While The Omni Group has not announced its plans, the fairly smart money says that the new OmniFocus 2 for iPhone will be followed soon to soonish by version 2 for the iPad and then at some point for the Mac. This makes things a tiny bit tricky. I’d like to tell you to wait but I also want you to get the benefits of this right now. If the Mac version were easier to use, I’d say pull the trigger: the odds are that if you buy OmniFocus 1 for Mac now you will get version 2 for free when it comes. No guarantees, but it’s highly likely. And that dispenses with the money concern.

But it is a concern that this Mac one is hard to use. I’m happy that I put the work in and I enjoy that the Mac one is very powerful. But I got on the beta test for OmniFocus 2 for Mac early in 2013 and have found it hard to go back. That beta has closed and it looks like whenever OmniFocus 2 for Mac comes out for real, it will look and act substantially different to the beta because OS X Mavericks has brought some new possibilities. But still, even the unfinished beta was easier enough to use that I suddenly found version 1 to be a chore.

How’s this? Right now the very best version of OmniFocus is the one for iPad. It will be updated and it will be radically updated if the iPhone is a clue, but even if you buy it an hour before a new version comes out, it’s still a fantastically tremendous application that will transform you. Not your life, it will transform you.

Enough so that I really did pay the money again for the iPhone one and I really will immediately, no IMMEDIATELY, buy the new versions for iPad and Mac whenever they come. 

Take a look at the video about the iPhone version on this Omni Group page. Then this is a longer video about the iPad version – did I mention it’s great? – and a much, much longer but very good series of videos by independent writer David Sparks about the Mac version.

I promise to be more concise about everything else on the list. <Smiles nicely but has fingers crossed behind his back>

Evernote

Free or US$35/year for premium (gets you extra features)

It’s an app you can make notes in. There must be eleventy-billion such apps. And okay, you can also pop PDFs in there. Images. You can make a clipping from a web site and drag that in to Evernote. Okay.

But I was in a meeting, right, and suddenly needed a contract that had nothing to do with that day’s work. “Oh, yeah, that one,” I said and then called it up on my iPad exactly as if I’d been a soothsayer and known to bring it with me.

That worked and made me look very good because whatever you put in Evernote, you can get out of Evernote – wherever you are. I enter a gigantic number of notes in Evernote for iPhone and Evernote for iPad but I also use the Mac one a lot and I’ve used the PC version on occasion. I’ve been waiting in someone’s office and I’ve used their computer to open the Evernote website. And in each case, wherever I am, whatever I’m using, every single note I’ve ever made is right there.

Pages

Now free

I was on a bus going to my mother when I had an idea for a book. Because I had my iPad and it had the Pages word processor on it, I started to make some notes – and by the time I’d got to her, I’d written the first thousand words of what became The Blank Screen book. That book became a workshop that I’ve now run for individuals, students, university staff, colleges and in online seminars. And it became this blog, which is how I got to meet you. I’d call that worth the price of admission.

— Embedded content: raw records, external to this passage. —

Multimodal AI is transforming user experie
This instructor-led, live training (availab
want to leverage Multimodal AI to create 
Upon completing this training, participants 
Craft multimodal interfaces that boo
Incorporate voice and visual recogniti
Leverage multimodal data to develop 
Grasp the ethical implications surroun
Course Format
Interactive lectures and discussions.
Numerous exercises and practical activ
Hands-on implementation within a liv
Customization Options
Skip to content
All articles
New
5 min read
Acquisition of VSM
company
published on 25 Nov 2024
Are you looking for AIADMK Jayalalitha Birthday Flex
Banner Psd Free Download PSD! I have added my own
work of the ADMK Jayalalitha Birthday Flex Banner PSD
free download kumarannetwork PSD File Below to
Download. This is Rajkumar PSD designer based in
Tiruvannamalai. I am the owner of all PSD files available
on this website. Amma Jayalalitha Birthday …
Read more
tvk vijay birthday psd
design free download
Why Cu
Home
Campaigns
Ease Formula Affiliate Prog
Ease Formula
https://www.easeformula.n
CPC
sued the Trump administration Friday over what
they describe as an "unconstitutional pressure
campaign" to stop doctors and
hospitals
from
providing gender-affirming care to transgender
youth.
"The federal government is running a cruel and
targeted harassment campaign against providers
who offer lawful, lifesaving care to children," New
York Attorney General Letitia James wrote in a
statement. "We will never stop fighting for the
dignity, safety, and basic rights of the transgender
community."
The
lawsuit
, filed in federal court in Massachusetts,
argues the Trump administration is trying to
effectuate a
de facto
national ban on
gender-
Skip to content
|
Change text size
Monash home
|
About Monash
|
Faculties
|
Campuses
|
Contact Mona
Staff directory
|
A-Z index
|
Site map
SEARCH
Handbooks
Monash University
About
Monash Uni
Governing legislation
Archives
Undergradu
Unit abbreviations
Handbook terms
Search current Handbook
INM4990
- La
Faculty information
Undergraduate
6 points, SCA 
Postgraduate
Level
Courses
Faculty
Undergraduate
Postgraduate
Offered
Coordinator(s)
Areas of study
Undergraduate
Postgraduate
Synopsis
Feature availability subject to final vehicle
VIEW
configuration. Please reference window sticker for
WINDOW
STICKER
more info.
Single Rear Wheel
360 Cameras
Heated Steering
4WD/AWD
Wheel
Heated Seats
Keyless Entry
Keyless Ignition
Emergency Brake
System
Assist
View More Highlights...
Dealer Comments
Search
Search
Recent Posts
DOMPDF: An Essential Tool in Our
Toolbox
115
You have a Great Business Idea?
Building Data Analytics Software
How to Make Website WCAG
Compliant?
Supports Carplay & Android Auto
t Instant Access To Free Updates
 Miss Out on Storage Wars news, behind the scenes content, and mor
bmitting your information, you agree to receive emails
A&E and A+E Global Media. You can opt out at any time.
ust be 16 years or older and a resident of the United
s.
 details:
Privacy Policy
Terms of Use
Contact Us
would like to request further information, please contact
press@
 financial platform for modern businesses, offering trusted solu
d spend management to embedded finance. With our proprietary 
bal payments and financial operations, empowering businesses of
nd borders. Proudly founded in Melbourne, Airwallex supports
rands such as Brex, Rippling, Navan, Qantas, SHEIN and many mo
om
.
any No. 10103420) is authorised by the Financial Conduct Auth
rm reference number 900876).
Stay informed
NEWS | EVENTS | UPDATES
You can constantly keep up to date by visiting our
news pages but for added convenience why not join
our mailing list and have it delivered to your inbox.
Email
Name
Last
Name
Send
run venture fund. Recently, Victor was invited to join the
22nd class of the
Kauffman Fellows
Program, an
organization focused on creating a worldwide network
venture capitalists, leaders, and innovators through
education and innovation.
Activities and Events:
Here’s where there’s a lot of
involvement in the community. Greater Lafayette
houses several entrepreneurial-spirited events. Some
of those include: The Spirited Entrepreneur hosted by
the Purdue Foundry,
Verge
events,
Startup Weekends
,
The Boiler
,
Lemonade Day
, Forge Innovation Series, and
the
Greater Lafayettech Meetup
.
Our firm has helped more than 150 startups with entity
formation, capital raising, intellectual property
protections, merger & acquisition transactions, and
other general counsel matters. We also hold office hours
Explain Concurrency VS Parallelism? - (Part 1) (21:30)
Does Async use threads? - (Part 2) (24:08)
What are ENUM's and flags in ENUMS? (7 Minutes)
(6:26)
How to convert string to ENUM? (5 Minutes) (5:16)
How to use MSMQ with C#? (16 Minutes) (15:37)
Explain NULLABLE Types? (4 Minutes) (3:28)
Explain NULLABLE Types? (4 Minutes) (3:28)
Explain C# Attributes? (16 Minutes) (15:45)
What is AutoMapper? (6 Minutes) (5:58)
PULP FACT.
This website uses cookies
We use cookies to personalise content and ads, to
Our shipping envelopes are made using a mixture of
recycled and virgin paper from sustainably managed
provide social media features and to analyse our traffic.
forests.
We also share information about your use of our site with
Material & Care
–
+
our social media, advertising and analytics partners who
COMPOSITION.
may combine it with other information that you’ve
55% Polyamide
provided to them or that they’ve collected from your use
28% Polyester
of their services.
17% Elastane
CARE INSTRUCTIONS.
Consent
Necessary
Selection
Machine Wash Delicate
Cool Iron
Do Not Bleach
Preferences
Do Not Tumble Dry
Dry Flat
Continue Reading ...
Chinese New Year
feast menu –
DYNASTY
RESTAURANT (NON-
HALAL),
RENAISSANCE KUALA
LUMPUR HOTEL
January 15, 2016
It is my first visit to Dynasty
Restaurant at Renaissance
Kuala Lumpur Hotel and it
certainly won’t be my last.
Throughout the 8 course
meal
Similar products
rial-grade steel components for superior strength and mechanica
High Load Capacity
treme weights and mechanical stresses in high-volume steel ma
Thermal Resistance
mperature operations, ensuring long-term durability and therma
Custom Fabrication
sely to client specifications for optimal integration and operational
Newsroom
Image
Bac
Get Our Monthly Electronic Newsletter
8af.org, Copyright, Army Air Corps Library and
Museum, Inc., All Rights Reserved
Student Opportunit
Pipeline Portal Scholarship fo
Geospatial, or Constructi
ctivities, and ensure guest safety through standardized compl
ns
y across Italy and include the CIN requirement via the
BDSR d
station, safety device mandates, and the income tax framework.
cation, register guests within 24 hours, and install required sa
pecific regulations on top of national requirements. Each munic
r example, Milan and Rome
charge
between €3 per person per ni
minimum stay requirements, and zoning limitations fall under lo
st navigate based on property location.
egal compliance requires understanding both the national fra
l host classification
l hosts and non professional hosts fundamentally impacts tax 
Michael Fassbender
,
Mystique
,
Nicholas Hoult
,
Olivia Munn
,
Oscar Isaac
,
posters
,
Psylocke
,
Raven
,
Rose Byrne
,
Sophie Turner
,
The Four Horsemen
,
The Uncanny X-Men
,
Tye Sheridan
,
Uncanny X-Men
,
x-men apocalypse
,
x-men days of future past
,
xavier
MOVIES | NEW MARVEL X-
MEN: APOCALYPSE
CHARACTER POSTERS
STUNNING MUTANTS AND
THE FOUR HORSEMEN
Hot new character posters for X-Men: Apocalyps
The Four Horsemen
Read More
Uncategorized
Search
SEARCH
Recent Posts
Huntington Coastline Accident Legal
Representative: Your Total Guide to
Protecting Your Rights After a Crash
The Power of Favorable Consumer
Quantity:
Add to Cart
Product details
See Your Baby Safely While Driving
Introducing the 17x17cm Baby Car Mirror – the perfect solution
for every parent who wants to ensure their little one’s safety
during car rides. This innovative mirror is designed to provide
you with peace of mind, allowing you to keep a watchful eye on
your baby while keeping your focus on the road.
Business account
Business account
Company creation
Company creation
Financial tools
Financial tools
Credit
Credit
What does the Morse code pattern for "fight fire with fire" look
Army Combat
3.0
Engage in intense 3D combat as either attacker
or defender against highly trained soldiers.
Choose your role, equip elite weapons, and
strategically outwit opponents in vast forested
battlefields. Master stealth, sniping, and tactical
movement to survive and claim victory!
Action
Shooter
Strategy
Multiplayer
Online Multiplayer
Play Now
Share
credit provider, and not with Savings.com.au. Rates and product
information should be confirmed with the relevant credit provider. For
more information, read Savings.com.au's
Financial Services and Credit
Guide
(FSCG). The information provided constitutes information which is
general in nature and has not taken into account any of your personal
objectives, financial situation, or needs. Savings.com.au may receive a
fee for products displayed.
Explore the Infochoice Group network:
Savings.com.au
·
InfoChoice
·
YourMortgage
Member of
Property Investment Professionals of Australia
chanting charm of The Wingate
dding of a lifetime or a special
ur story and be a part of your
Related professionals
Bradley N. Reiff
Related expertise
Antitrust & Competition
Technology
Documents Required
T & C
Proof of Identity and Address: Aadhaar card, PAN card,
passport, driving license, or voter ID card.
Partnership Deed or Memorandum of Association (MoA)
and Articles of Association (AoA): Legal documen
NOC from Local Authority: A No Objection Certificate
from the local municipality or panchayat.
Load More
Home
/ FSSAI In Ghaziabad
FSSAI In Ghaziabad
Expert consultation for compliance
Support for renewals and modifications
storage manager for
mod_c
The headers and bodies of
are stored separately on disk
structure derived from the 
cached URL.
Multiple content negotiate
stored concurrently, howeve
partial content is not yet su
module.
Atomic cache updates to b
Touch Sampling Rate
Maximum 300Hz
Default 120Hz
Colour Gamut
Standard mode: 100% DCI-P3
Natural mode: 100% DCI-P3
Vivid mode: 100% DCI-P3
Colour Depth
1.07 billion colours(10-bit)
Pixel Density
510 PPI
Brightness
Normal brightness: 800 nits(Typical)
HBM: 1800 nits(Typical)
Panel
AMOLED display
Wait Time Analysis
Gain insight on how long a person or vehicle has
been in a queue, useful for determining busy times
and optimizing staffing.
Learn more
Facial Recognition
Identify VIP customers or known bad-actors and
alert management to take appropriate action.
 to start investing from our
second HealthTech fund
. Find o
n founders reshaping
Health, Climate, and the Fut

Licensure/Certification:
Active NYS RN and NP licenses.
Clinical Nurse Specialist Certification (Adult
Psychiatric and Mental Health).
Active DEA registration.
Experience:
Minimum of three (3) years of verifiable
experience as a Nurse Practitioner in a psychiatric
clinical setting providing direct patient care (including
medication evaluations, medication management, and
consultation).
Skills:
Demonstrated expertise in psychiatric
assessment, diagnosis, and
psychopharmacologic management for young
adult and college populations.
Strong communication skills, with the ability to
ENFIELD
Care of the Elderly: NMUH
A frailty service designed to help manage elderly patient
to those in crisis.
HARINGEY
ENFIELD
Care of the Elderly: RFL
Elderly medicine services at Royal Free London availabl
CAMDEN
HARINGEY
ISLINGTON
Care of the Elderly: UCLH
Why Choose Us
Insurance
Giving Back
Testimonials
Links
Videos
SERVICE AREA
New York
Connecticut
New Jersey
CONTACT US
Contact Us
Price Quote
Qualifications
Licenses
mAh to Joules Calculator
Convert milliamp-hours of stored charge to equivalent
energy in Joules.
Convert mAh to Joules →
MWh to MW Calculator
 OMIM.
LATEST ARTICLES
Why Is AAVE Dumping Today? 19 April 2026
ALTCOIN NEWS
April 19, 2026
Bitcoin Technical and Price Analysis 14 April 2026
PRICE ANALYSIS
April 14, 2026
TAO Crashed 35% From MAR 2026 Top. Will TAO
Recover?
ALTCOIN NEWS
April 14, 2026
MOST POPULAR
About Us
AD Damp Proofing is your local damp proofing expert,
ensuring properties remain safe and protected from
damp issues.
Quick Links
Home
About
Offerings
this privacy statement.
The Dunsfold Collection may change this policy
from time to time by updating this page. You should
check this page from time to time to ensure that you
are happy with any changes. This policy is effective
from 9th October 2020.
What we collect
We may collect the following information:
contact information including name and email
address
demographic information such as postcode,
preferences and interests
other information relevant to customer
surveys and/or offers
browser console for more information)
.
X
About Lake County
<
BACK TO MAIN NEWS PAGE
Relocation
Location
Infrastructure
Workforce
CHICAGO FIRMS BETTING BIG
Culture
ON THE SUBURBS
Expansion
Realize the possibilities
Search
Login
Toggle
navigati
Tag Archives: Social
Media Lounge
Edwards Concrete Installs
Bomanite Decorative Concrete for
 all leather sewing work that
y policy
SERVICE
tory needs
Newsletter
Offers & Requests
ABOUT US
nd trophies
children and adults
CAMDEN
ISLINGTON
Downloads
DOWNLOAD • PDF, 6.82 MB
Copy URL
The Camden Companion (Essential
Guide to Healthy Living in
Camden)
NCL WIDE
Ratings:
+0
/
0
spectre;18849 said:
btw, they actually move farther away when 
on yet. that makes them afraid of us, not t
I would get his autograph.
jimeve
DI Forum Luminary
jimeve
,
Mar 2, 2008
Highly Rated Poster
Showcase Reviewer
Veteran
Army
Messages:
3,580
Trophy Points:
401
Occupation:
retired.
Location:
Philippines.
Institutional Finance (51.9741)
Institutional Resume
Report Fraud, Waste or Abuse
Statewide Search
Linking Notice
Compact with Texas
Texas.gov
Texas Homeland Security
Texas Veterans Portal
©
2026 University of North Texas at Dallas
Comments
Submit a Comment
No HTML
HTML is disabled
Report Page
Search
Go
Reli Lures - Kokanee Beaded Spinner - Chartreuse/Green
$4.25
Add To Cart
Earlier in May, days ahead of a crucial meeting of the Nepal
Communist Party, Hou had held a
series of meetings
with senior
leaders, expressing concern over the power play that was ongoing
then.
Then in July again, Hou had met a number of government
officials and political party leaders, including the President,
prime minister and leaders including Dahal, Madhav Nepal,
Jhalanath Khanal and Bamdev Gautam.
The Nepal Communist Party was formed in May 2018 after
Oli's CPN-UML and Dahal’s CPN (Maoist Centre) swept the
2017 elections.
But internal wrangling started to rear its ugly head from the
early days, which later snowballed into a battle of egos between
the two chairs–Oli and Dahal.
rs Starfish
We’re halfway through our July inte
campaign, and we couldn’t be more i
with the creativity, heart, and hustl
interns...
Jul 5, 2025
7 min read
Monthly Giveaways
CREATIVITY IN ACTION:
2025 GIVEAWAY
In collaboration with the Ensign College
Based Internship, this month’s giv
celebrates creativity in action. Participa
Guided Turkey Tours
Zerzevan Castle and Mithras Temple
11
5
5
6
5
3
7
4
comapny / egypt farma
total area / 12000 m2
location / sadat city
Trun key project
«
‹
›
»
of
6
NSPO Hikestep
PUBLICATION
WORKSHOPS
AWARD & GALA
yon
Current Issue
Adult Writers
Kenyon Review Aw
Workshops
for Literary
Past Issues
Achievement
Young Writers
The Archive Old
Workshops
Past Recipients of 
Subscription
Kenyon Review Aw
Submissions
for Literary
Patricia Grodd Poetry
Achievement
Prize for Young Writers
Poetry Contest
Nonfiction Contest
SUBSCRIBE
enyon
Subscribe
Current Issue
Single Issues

Mind you, I would like to mention now that I paid for Pages. It only became free toward the end of 2013 and if you think I’m narked by that, no. Fine. I think it is very undervalued but if you can get it for free, terrific. I’ve got so much out of this software already that I am completely fine with having paid whatever it was. Something preposterously cheap, I remember that.

Incidentally, I do have Word on this Mac. I’ve had Microsoft Word on every machine since the 1980s and I’ve used it on every machine. But the other day someone emailed me a Word document when I was using my MacBook. I’d had a problem with the hard disk on that and had wiped it completely, installed OS X Mavericks and got back to work. And there I was with this Word attachment, suddenly realising that I didn’t have Word.

Not only did I not have Word on there, for the first time in all those years, but I also hadn’t noticed. I’d reformatted that drive a month before and used the machine endlessly. Hadn’t noticed Word was gone.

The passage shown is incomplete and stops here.